• RAW DATA
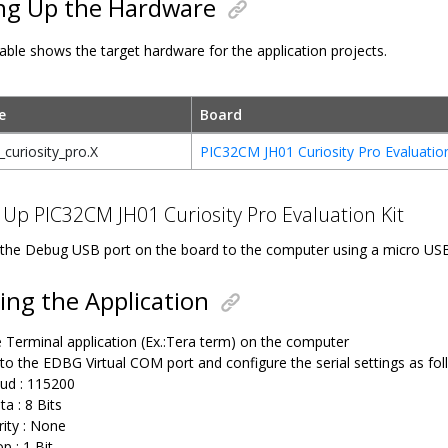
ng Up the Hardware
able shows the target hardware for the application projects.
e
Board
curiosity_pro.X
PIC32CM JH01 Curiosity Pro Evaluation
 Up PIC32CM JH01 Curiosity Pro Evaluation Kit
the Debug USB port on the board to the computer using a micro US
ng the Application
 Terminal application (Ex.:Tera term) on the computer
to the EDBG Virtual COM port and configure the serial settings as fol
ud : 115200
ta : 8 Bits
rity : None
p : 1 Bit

• EXERCISE
Take each line above that contains "computer" and copy it out.

• THE ANSWER
the Debug USB port on the board to the computer using a micro US
 Terminal application (Ex.:Tera term) on the computer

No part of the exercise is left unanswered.